Dar es Salaam — At least 95 bureau de change operators in Tanzania have closed shop in the last six months after failing to meet new operating licensing requirements.
In June last year, the central Bank of Tanzania (BoT) reviewed the capital and modus operandi for all bureau de change operators in the country - and gave them till December 31, 2017 to reapply for business licences under the new arrangements.
The BoT raised the minimum capital threshold for bureau de change operators from Sh100 million to Sh300 million for Class-A licence, and from Sh250 million to Sh1 billion for a Class-B licence. It also increased the non-interest bearing deposit from $50,000 to $100,000.

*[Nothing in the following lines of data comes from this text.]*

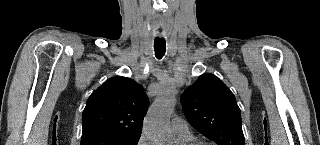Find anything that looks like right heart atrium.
I'll list each match as a JSON object with an SVG mask.
<instances>
[{
  "label": "right heart atrium",
  "mask_w": 320,
  "mask_h": 145,
  "mask_svg": "<svg viewBox=\"0 0 320 145\" xmlns=\"http://www.w3.org/2000/svg\"><path fill=\"white\" fill-rule=\"evenodd\" d=\"M137 145H151V143L147 136L142 134L137 141Z\"/></svg>",
  "instance_id": "1"
}]
</instances>
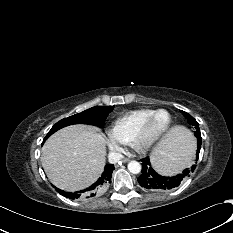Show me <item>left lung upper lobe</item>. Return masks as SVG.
Returning a JSON list of instances; mask_svg holds the SVG:
<instances>
[{"mask_svg": "<svg viewBox=\"0 0 233 233\" xmlns=\"http://www.w3.org/2000/svg\"><path fill=\"white\" fill-rule=\"evenodd\" d=\"M183 113V115L185 116V118L188 120L189 124L193 125L196 129L195 133V137L197 138L198 141H201V134H200V129H199V124L197 123V121L187 112L185 111H181Z\"/></svg>", "mask_w": 233, "mask_h": 233, "instance_id": "1", "label": "left lung upper lobe"}]
</instances>
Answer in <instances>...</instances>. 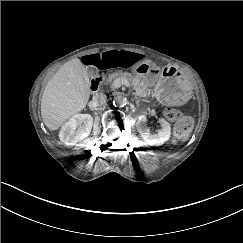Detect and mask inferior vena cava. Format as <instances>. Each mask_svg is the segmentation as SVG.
<instances>
[{
	"instance_id": "1",
	"label": "inferior vena cava",
	"mask_w": 243,
	"mask_h": 243,
	"mask_svg": "<svg viewBox=\"0 0 243 243\" xmlns=\"http://www.w3.org/2000/svg\"><path fill=\"white\" fill-rule=\"evenodd\" d=\"M106 95L103 93H97L93 96V102L97 105H104L106 103Z\"/></svg>"
}]
</instances>
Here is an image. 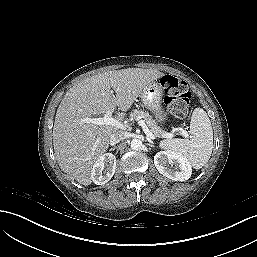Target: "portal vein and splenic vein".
Returning a JSON list of instances; mask_svg holds the SVG:
<instances>
[{"label":"portal vein and splenic vein","mask_w":257,"mask_h":257,"mask_svg":"<svg viewBox=\"0 0 257 257\" xmlns=\"http://www.w3.org/2000/svg\"><path fill=\"white\" fill-rule=\"evenodd\" d=\"M113 93V92H111ZM84 122L86 123H93L95 125H112L116 126L120 129L124 128V125L120 122H118L116 119L112 117V112L108 111L104 114L103 117L98 118H84ZM139 125L142 127L143 131L149 137L150 139L154 140L156 137L153 135V133L148 129L147 125L145 124L144 120L138 121ZM180 134H182L185 138H187L188 132L186 130L180 129ZM173 136L172 133H164V138H171Z\"/></svg>","instance_id":"1"}]
</instances>
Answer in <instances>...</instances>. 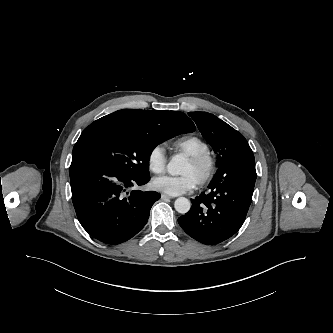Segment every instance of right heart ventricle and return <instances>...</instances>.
Here are the masks:
<instances>
[{"label":"right heart ventricle","mask_w":333,"mask_h":333,"mask_svg":"<svg viewBox=\"0 0 333 333\" xmlns=\"http://www.w3.org/2000/svg\"><path fill=\"white\" fill-rule=\"evenodd\" d=\"M171 147L175 151L183 153L186 156H192L209 152L207 143L194 135H183L171 142Z\"/></svg>","instance_id":"1"}]
</instances>
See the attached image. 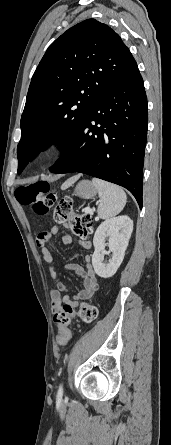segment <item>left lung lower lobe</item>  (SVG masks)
<instances>
[{"mask_svg": "<svg viewBox=\"0 0 171 445\" xmlns=\"http://www.w3.org/2000/svg\"><path fill=\"white\" fill-rule=\"evenodd\" d=\"M147 115L144 83L136 66L115 79L90 106L50 172H80L118 184L142 208Z\"/></svg>", "mask_w": 171, "mask_h": 445, "instance_id": "left-lung-lower-lobe-1", "label": "left lung lower lobe"}]
</instances>
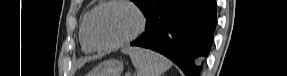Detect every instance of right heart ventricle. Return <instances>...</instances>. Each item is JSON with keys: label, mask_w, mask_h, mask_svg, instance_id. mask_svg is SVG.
Wrapping results in <instances>:
<instances>
[{"label": "right heart ventricle", "mask_w": 287, "mask_h": 76, "mask_svg": "<svg viewBox=\"0 0 287 76\" xmlns=\"http://www.w3.org/2000/svg\"><path fill=\"white\" fill-rule=\"evenodd\" d=\"M86 19V18H85ZM85 19L83 20L80 27V42L82 50L86 53H93L96 51V48L89 42L86 32H85Z\"/></svg>", "instance_id": "obj_1"}]
</instances>
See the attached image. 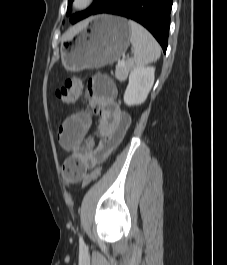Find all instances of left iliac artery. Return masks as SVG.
<instances>
[{
  "label": "left iliac artery",
  "instance_id": "obj_1",
  "mask_svg": "<svg viewBox=\"0 0 227 265\" xmlns=\"http://www.w3.org/2000/svg\"><path fill=\"white\" fill-rule=\"evenodd\" d=\"M80 242L83 243V238L82 236L80 235Z\"/></svg>",
  "mask_w": 227,
  "mask_h": 265
}]
</instances>
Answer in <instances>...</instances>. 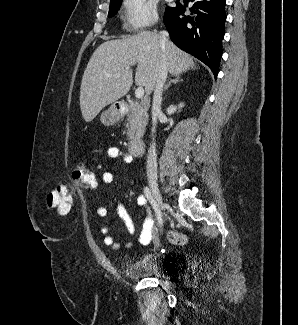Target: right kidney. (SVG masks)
<instances>
[{
	"instance_id": "ca27d5eb",
	"label": "right kidney",
	"mask_w": 298,
	"mask_h": 325,
	"mask_svg": "<svg viewBox=\"0 0 298 325\" xmlns=\"http://www.w3.org/2000/svg\"><path fill=\"white\" fill-rule=\"evenodd\" d=\"M181 106H184L183 102H180V104H178V106H175V104H170V106H168L166 112H167V114H173V112H176L177 108H181Z\"/></svg>"
}]
</instances>
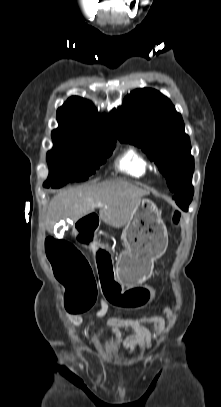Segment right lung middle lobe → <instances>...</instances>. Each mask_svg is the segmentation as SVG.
Returning a JSON list of instances; mask_svg holds the SVG:
<instances>
[{
    "label": "right lung middle lobe",
    "instance_id": "1",
    "mask_svg": "<svg viewBox=\"0 0 221 407\" xmlns=\"http://www.w3.org/2000/svg\"><path fill=\"white\" fill-rule=\"evenodd\" d=\"M47 154L49 176L44 187L59 188L73 181L87 180L111 155L116 142L106 144L53 139Z\"/></svg>",
    "mask_w": 221,
    "mask_h": 407
}]
</instances>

The new operational conditions also require that no person is allowed to have interest in more than one bureau - and that, at least two-thirds of the required capital should be in the form of cash.

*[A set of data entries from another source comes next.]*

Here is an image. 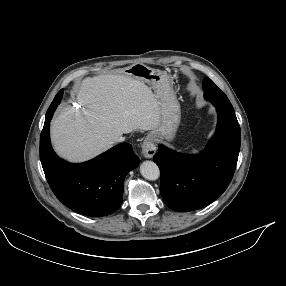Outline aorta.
Returning <instances> with one entry per match:
<instances>
[{
  "mask_svg": "<svg viewBox=\"0 0 286 286\" xmlns=\"http://www.w3.org/2000/svg\"><path fill=\"white\" fill-rule=\"evenodd\" d=\"M141 175L147 180H157L160 170L153 161H144L140 166Z\"/></svg>",
  "mask_w": 286,
  "mask_h": 286,
  "instance_id": "aorta-1",
  "label": "aorta"
}]
</instances>
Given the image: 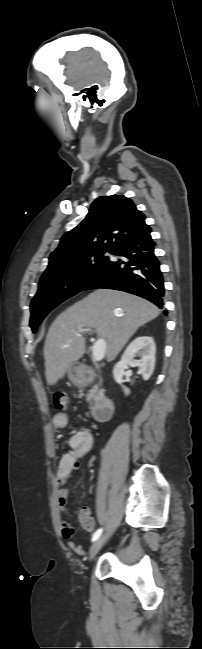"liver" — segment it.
<instances>
[{"label": "liver", "mask_w": 202, "mask_h": 649, "mask_svg": "<svg viewBox=\"0 0 202 649\" xmlns=\"http://www.w3.org/2000/svg\"><path fill=\"white\" fill-rule=\"evenodd\" d=\"M160 309L136 295L98 289L63 311L52 323L44 344L48 385L64 377L85 352L83 329H96L104 339L106 357L112 361L141 325L158 317Z\"/></svg>", "instance_id": "6515ba94"}]
</instances>
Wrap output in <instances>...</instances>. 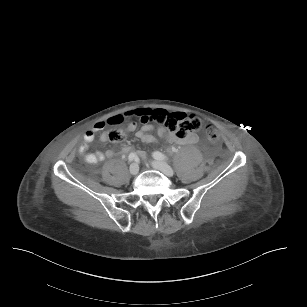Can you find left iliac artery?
I'll list each match as a JSON object with an SVG mask.
<instances>
[{
    "instance_id": "44dca946",
    "label": "left iliac artery",
    "mask_w": 307,
    "mask_h": 307,
    "mask_svg": "<svg viewBox=\"0 0 307 307\" xmlns=\"http://www.w3.org/2000/svg\"><path fill=\"white\" fill-rule=\"evenodd\" d=\"M174 152H177V151L174 150ZM153 157H154V159H157V160H166L167 159V157L159 151H155L153 153Z\"/></svg>"
}]
</instances>
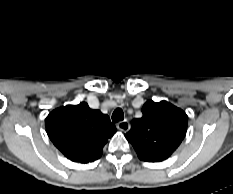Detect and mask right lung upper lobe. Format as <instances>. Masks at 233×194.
<instances>
[{"instance_id":"right-lung-upper-lobe-1","label":"right lung upper lobe","mask_w":233,"mask_h":194,"mask_svg":"<svg viewBox=\"0 0 233 194\" xmlns=\"http://www.w3.org/2000/svg\"><path fill=\"white\" fill-rule=\"evenodd\" d=\"M53 144L71 161L88 163L99 159L116 127L107 115L82 102L52 111L45 119Z\"/></svg>"}]
</instances>
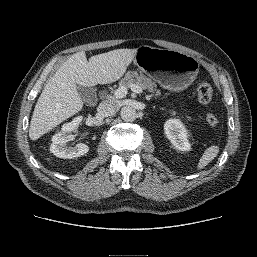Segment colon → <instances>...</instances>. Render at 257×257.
Listing matches in <instances>:
<instances>
[{"label":"colon","instance_id":"5ec220e1","mask_svg":"<svg viewBox=\"0 0 257 257\" xmlns=\"http://www.w3.org/2000/svg\"><path fill=\"white\" fill-rule=\"evenodd\" d=\"M197 98L203 105H207L211 102L213 96V89L207 82H201L196 89ZM207 123L210 126H216L219 122L216 115L208 113L206 116Z\"/></svg>","mask_w":257,"mask_h":257}]
</instances>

In addition, bureaux operators are obliged to demonstrate the authenticity of the source of the funds that are to be invested in the bureaux.
Finally, bureau de change outlets are now also required to be fitted with CCTV cameras.
"Out of the 297 bureau de change outlets that were eligible to apply for relicensing when the exercise started, 233 submitted applications requesting relicensing or closing operations. The remaining 64 did not submit any request by the set deadline," the BoT director for banking supervision, Mr Kened Nyoni, told The Citizen over the weekend.
Mr Nyoni also revealed that 31 out of the 233 bureaux de change operators who submitted applications opted for closure of business - thus making a total of 95 operators closing shop.
In the event, the central bank officially revoked the licences of the 95 entities on January 2, 2018.
"So far, 64 individual bureaux have obtained approval and the remaining 138 applications are undergoing processing - largely because their applications were received close to the deadline," Mr Nyoni explained.
The 64 operators who have already been relicensed consist of 42 head offices and 26 branches, thereby making a total of 68 outlets countrywide, he noted.
However, there are some operators among the 138 who have not yet submitted the requisite documents to facilitate the review process.
In that regard, BoT has given them till January 31 this year to ensure that they submit all the required documents to enable completion of relicensing process.
"During this (grace) period, the bureaux are allowed to continue with their operations," Mr Nyoni told The Citizen in an e-mail response to follow-up questions.
The decision to review the licensing conditions for bureaux de change operators was taken as part of efforts to ensure that the bureaux are not used as a conduit for financing illicit drug trafficking and money laundering.